Warren Buffett’s Berkshire Hathaway (BRK-A, BRK-B) has hit a milestone, topping a $1 trillion market cap for the first time.
The achievement comes as the conglomerate steadily pares down its stake in Bank of America (BAC).
Berkshire stands as the first non-tech U.S. company to breach the trillion-dollar threshold, joining an elite club of just six other giants.
This latest chapter in Berkshire’s story unfolds after the firm disclosed it had sold another 24.6 million shares of the nation’s second-largest bank, netting nearly $1 billion.
In just over a month, Berkshire has offloaded 129 million BofA shares, pulling in $5.4 billion.
As Buffett trims his stake, Bank of America’s stock has taken a hit, dropping more than 9% amid the sales.
Still, the bank’s shares are up about 18% year-to-date, though they lag behind bigger gains from rivals like Goldman Sachs (GS), JPMorgan Chase (JPM), and Citigroup (C).
On Wednesday morning, BofA’s stock saw a modest rise of over 1%.
Berkshire has not explained the sales.
Yet, despite the trimming, Berkshire remains Bank of America’s largest shareholder, holding over 900 million shares valued at more than $35 billion.
This maneuver carries weight given Buffett’s deep ties to the bank.
Back in 2011, he bet big on Bank of America, injecting $5 billion at a time when the lender was reeling from the aftermath of the subprime mortgage crisis.
This wasn’t just a wager on the bank’s recovery; it was a nod to the leadership of CEO Brian Moynihan, who had taken the reins in 2009.
That endorsement, a beacon in a stormy market, helped steady the ship, and BofA’s stock has since soared nearly 400%.
Buffett’s loyalty to Bank of America is striking, particularly as he has walked away from other banking giants.
Between 2018 and 2022, he exited major stakes in JPMorgan, Wells Fargo (WFC), and Goldman Sachs—some just before the banking sector’s recent turmoil.
Wells Fargo, in particular, saw Buffett’s departure after a series of scandals that revealed employees, driven by aggressive sales targets, had opened millions of unwanted accounts and charged unnecessary fees.

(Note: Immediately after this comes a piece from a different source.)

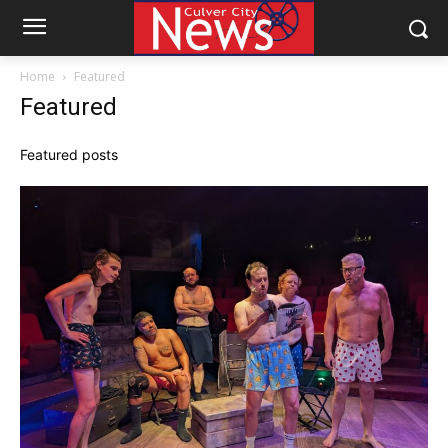
Home
Featured
Featured
Featured posts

“We’re very cautious … about ownership of banks, and we do remain with one bank… I like Bank of America, and I like the management,” Buffett shared at Berkshire’s annual meeting in May 2023.
As of June, Bank of America made up 15% of Berkshire’s portfolio, even as the firm trimmed its massive stake in Apple (AAPL).
Today, BofA ranks as Berkshire’s third-largest position, trailing only Apple and American Express (AXP).
This move highlights the delicate balance Berkshire strikes in its investment strategy, particularly in the banking business, where even small shifts can make waves in the market.